Some Joni Mitchell lyrics seem to share your eye for detail – has she been an influence?

I tried to get into Joni Mitchell three or four years ago, but I couldn’t. It’s not because she’s not great, I just don’t like the way she sings. It isn’t a reasonable, considered opinion, I just couldn’t get over what she does with her voice. The thing of details you notice in many songs and artists. So when Neil Young says he’s going to “find himself a place to get some good country ham” it suddenly seems real, and you’ll always remember it. It’s something The Mountain Goats are very good at. It’s all very real, which is not true of rock or soul. I like to sing things which seem surreal to people or that seem very psychedelic, but actually involves everyday stuff. So if you sing “Frogs sing loudly in the ditches, dragonflies hover overhead” it sounds crazy, but that’s something I read on a tourist information board in Rye. I like that kind of thing, where the normal and mundane sound psychedelic.

On one of your recent collaborations, Stanley Brinks sings “the radio sucks balls, I don’t relate to any of the music they’re playing at all.” Is that an opinion you share?

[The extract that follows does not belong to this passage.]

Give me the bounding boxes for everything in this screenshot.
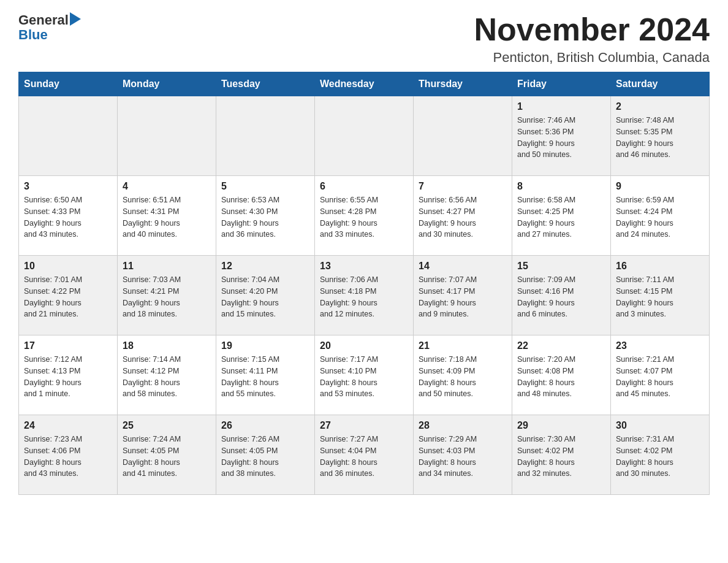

Yes, to a huge degree. We’re always on the lookout for a new band or something we can get excited about. We meet a lot of great people, but I can’t remember the last time I heard some new music that I liked. If I ever listen to the radio I am always shocked and disappointed by the standard. Club music is just the pits. It’s difficult to tell if we’re just getting old and grumpy, or whether there is genuinely something terrible going on. It’s that bad now that it could make you miss the 90s or Oasis. You can’t even believe the hits are even hits.

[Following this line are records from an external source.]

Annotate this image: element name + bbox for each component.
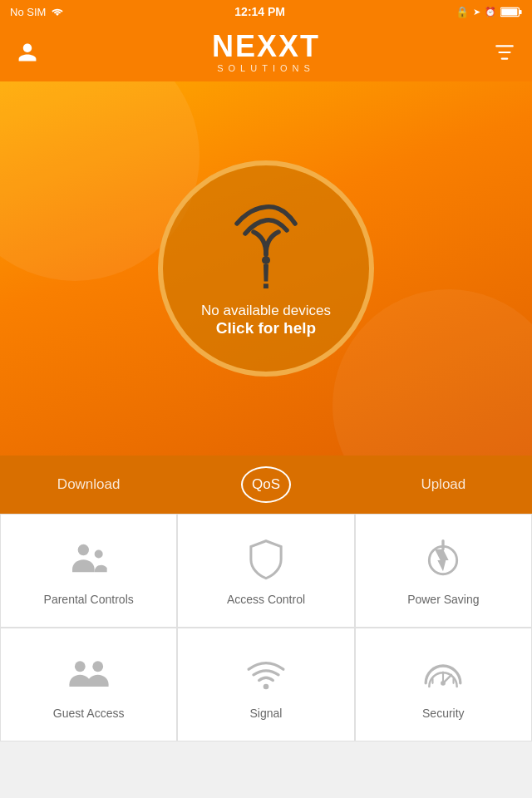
power-saving-label: Power Saving [407, 593, 479, 606]
grid-item-security[interactable]: Security [355, 628, 532, 741]
grid-item-signal[interactable]: Signal [177, 628, 354, 741]
signal-wifi-icon [245, 653, 287, 695]
grid-item-guest-access[interactable]: Guest Access [0, 628, 177, 741]
top-nav: NEXXT SOLUTIONS [0, 23, 532, 81]
logo-subtitle: SOLUTIONS [38, 63, 494, 73]
svg-point-10 [264, 684, 269, 690]
no-device-circle[interactable]: ! No available devices Click for help [158, 160, 374, 377]
status-bar-left: No SIM [10, 6, 64, 18]
svg-point-8 [75, 661, 86, 672]
guests-icon [68, 653, 110, 695]
tab-upload[interactable]: Upload [355, 476, 532, 493]
parental-controls-label: Parental Controls [44, 593, 134, 606]
tab-bar: Download QoS Upload [0, 456, 532, 514]
tab-upload-label: Upload [421, 476, 466, 492]
tab-qos-circle: QoS [241, 466, 291, 503]
user-icon[interactable] [17, 42, 38, 63]
svg-point-5 [94, 550, 102, 559]
status-bar: No SIM 12:14 PM 🔒 ➤ ⏰ [0, 0, 532, 23]
parental-icon [68, 539, 110, 581]
hero-section[interactable]: ! No available devices Click for help [0, 81, 532, 456]
grid-item-parental-controls[interactable]: Parental Controls [0, 514, 177, 628]
grid-item-access-control[interactable]: Access Control [177, 514, 354, 628]
status-bar-right: 🔒 ➤ ⏰ [456, 6, 522, 18]
battery-icon [500, 7, 522, 17]
carrier-label: No SIM [10, 6, 46, 18]
alarm-icon: ⏰ [485, 7, 496, 17]
tab-download[interactable]: Download [0, 476, 177, 493]
guest-access-label: Guest Access [53, 707, 125, 720]
tab-qos[interactable]: QoS [177, 466, 354, 503]
tab-download-label: Download [57, 476, 121, 492]
feature-grid: Parental Controls Access Control Power S… [0, 514, 532, 741]
shield-icon [245, 539, 287, 581]
svg-rect-1 [520, 9, 522, 13]
location-icon: ➤ [473, 7, 480, 17]
svg-point-9 [92, 661, 103, 672]
tab-qos-label: QoS [252, 476, 280, 493]
svg-point-15 [441, 681, 446, 686]
svg-point-4 [77, 544, 88, 555]
no-device-line1: No available devices [201, 303, 331, 319]
power-saving-icon [422, 539, 464, 581]
logo-text: NEXXT [38, 32, 494, 62]
no-device-line2: Click for help [201, 319, 331, 337]
access-control-label: Access Control [227, 593, 305, 606]
no-device-text: No available devices Click for help [201, 303, 331, 337]
signal-label: Signal [250, 707, 283, 720]
security-label: Security [422, 707, 465, 720]
filter-icon[interactable] [494, 42, 515, 63]
wifi-signal-icon [51, 7, 64, 17]
speedometer-icon [422, 653, 464, 695]
wifi-exclaim-icon: ! [229, 200, 303, 294]
lock-icon: 🔒 [456, 6, 469, 18]
grid-item-power-saving[interactable]: Power Saving [355, 514, 532, 628]
status-bar-time: 12:14 PM [234, 5, 285, 18]
app-logo: NEXXT SOLUTIONS [38, 32, 494, 73]
svg-rect-2 [501, 8, 517, 15]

How about Radio 6? Did you enjoy your residency there?

We get on really well with Marc Riley, he’s fantastically supportive of us. We’ve kind of become mates with him. We did our residency, then went out and played darts with him, which was really good fun. We love doing radio sessions. Marc will play a Thin Lizzie track, then a Gene Vincent track, then a new band you haven’t heard of. He has complete control of what he plays, which is how it should be for all DJs across the board. You can trust him because he’ll only be playing something if he likes it. Otherwise, what’s the point?

What effect did the US have on you as an artist?

America’s not like a country, it’s a lot more like a continent. You can have a great show in San Francisco, Portland or New York and there’d be Waves Pictures fans, but most of the shows you’d play to pretty much nobody. You drive for nine or 10 hours a day and it costs a fortune because you don’t really get paid. America’s just the worst to tour. It’s a great experience, but it’s really hard work and we literally can’t afford to do it unless something changes. We’ll play New York to like 400 people who know the songs, and it’s like “great, we’ve conquered America”, but New York is like a European city on the wrong side of the ocean. I’d dearly like to go back and play there again, it’s one of my favourite places in the world, but even the visas are too expensive. You just need a five star Pitchfork review or a song in a film or a stroke of sheer of good fortune, then you could do it.

How about this new 2015 tour? There are quite a few dates in Spain – do you have a large following there?

This is the first date. We’ve played Cambridge five or six times before, and we’re really pleased because this is the first time we’ve sold out here. With Spain, it’s not even like we’re huge there, just a bit more popular than we are here. But they took to us straight away. We played there on our first tour, and when we went back all the rooms were full and everybody was very happy. They like to rock out and jump around. They’re not analytical about it in anyway, which is fun, playing to people who are dancing and having fun. It would irritate us too; when we’d play a quiet song people would always talk over it. We relied on Spain to make a living for last five or six years. The UK has actually been our toughest country to tour in, outside of London, but now we’re finally getting there.